Cosa provocano questi elementi? Oltre a modificare geneticamente i pesci, hanno anche un effetto distruttivo su alcune specie. Uno studio dell’Università di Wageningen ha dimostrato che i Naididi, vermi importantissimi per gli ecosistemi, morivano a causa della presenza di plastiche. Al termine dell’esperimento si potè notare la differenza tra le vasche con meno concentrazione di plastica rispetto a quelle con una concentrazione più elevata: se nelle prime si trovavano dai 500 ai 800 vermi, nelle seconde solo 300. Voi penserete: ma son solo vermi! Sì è vero, ma questi vermi sono fondamentali perché favoriscono il riciclo di nutrienti e ossigeno grazie alle gallerie che scavano nei fondali e inoltre sono un ottimo alimento per i pesci!
Dati
- Parliamo di animali: ogni anno un albatros dà alla luce 500.000 pulcini, di questi, 200 mila muoiono a causa dell’ingestione di plastica. In totale, più di 1 milione di uccelli marini e 100 mila mammiferi marini muoiono ogni anno a causa della plastica.

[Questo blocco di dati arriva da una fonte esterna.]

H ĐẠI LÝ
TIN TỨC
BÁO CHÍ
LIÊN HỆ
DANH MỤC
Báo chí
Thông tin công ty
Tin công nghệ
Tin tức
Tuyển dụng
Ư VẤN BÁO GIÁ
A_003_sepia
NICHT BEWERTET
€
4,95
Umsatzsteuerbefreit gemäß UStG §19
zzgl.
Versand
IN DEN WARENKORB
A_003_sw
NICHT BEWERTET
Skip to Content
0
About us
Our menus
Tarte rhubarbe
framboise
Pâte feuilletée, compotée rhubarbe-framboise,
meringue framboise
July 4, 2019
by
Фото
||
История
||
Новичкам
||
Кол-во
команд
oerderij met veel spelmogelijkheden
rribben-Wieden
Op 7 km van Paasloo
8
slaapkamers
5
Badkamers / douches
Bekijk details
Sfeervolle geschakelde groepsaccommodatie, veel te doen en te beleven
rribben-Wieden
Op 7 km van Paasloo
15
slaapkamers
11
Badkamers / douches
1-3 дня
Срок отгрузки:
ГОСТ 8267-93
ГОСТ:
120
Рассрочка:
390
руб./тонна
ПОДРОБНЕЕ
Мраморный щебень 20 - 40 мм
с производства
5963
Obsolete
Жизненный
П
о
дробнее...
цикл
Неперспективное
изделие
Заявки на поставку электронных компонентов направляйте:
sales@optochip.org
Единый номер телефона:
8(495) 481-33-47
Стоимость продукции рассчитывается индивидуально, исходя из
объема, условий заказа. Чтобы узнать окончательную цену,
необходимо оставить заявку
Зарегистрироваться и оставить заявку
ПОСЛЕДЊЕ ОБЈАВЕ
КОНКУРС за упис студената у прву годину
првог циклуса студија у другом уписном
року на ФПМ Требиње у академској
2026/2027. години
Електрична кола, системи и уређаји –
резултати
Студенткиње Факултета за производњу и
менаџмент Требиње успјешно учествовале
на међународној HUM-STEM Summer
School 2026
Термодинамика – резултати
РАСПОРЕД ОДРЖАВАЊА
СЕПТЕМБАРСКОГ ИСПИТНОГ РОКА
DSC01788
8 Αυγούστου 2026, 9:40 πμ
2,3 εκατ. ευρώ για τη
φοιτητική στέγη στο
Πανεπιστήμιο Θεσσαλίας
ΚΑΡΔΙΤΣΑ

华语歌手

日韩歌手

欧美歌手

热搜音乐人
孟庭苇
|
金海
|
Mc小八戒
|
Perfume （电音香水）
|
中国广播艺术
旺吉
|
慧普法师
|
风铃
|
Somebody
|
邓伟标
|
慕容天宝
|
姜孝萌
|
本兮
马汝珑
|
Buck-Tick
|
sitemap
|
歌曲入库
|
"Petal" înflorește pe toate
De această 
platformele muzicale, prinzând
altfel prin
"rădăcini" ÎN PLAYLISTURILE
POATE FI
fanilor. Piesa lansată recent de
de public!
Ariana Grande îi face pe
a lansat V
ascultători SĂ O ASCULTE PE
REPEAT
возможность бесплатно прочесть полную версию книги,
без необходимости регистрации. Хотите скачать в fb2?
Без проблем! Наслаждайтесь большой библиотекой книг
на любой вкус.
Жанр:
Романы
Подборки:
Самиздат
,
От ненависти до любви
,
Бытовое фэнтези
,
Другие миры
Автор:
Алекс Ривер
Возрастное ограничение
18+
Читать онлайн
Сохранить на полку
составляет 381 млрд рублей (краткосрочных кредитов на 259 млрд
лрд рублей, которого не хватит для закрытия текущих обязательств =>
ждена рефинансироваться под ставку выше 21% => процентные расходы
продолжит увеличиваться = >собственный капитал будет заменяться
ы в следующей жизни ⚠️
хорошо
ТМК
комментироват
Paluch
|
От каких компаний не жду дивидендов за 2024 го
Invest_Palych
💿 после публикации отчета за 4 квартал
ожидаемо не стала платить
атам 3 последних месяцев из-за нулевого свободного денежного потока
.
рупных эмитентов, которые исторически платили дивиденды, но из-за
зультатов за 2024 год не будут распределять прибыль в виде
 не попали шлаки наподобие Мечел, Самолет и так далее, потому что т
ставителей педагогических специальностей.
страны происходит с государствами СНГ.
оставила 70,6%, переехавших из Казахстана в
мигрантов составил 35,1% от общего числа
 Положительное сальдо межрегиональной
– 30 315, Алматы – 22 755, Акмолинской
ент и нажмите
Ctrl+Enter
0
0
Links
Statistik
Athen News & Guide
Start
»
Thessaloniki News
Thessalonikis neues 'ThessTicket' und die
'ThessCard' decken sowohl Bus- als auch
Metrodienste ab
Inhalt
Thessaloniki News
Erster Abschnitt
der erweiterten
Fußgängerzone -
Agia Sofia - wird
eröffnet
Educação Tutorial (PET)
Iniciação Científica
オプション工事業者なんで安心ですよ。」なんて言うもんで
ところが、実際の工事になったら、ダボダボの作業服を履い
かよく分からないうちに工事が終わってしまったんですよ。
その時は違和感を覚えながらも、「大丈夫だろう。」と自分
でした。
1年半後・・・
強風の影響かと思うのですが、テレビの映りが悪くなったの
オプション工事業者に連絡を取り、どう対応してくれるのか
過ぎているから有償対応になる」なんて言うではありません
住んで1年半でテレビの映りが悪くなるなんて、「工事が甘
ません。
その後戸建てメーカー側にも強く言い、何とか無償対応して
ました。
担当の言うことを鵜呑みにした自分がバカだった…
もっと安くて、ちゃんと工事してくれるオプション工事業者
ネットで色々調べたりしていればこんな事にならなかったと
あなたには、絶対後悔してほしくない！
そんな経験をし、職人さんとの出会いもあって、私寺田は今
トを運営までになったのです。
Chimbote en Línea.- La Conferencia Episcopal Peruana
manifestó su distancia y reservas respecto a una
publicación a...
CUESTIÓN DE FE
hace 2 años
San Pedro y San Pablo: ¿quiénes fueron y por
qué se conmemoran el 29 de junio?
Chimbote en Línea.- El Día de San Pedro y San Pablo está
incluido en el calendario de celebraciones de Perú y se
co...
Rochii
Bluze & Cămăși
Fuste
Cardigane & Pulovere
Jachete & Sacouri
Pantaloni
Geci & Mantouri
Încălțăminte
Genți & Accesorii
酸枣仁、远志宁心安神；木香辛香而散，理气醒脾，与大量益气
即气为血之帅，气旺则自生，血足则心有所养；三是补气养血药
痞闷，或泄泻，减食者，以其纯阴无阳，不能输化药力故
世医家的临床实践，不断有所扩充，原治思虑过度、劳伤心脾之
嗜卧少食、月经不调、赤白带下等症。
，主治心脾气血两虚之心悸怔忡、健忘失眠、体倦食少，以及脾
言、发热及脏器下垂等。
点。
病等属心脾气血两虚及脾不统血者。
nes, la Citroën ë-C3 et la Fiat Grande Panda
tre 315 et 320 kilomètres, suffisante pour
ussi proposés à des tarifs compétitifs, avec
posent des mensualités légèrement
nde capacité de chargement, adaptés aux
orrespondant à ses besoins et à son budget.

- Abbiamo già parlato della Great Pacific Garbage Patch. Bad news! Non c’è solo nell’Oceano Pacifico, ma ora c’è un’isola di plastica anche nel nostro fantastico Mar Mediterraneo tra Elba e Corsica.
- Molti dei residui analizzati di microplastiche derivano da materiali sintetici utilizzati nei capi d’abbigliamento.
- Le plastiche gettate direttamente in acqua sono solo il 20% , la parte restante proviene dalla terraferma o trasportato da venti e piogge.
- Fino a 30 metri di profondità per ogni particella di plancton ce ne sono 6 di plastica. Dato che il plantcton è alla base della catena alimentare si può dedurre facilmente che nella nostra alimentazione ci sono tracce di plastica.
Soluzioni praticabili: W il plastic free
- Acquistiamo meno capi sintetici
- Gettiamo la plastica nella raccolta differenziata
- Evitiamo dove possibile l’utilizzo di plastica usa e getta (borracce al posto delle bottigliette, borse riutilizzabili, scolapasta in acciaio, contenitori di vetro)
- Se possibile ricicliamo i contenitori in plastica per poter rendere la loro “vita utile” più lunga
- Dove possibile sostituire il monouso in plastica con un monouso naturale e sostenibile.